Start of DATA EXTRACT

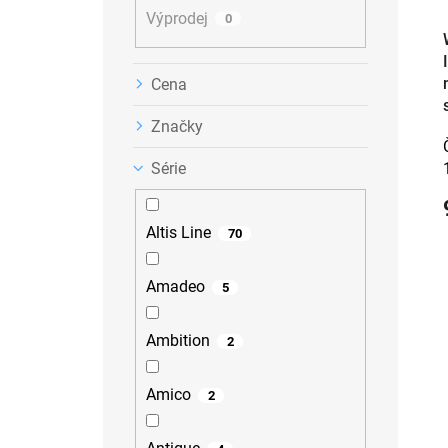
k
Výprodej
t
0
ů
Cena
Značky
Série
Altis Line
70
Amadeo
5
Ambition
2
Amico
2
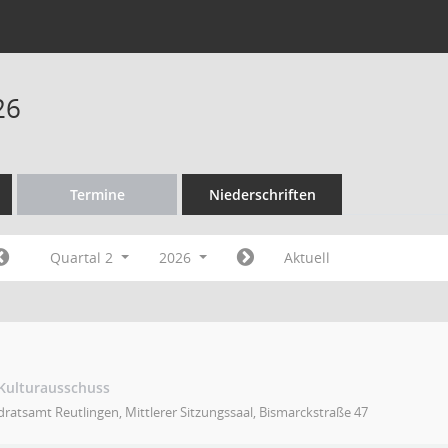
26
Termine
Niederschriften
Quartal 2
2026
Aktuell
 Kulturausschuss
ratsamt Reutlingen, Mittlerer Sitzungssaal, Bismarckstraße 47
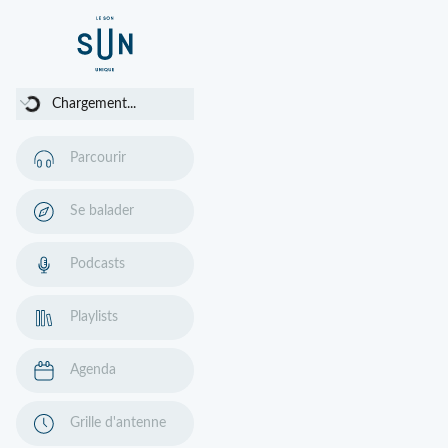
Chargement...
Chargement...
Parcourir
Se balader
Podcasts
Playlists
Agenda
Grille d'antenne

End of DATA EXTRACT

:: TASK TO COMPLETE ::
Output the records above exactly as they are, leaving out the pictures.

:: WRITTEN ANSWER ::
k
Výprodej
t
0
ů
Cena
Značky
Série
Altis Line
70
Amadeo
5
Ambition
2
Amico
2
26
Termine
Niederschriften
Quartal 2
2026
Aktuell
 Kulturausschuss
ratsamt Reutlingen, Mittlerer Sitzungssaal, Bismarckstraße 47
Chargement...
Chargement...
Parcourir
Se balader
Podcasts
Playlists
Agenda
Grille d'antenne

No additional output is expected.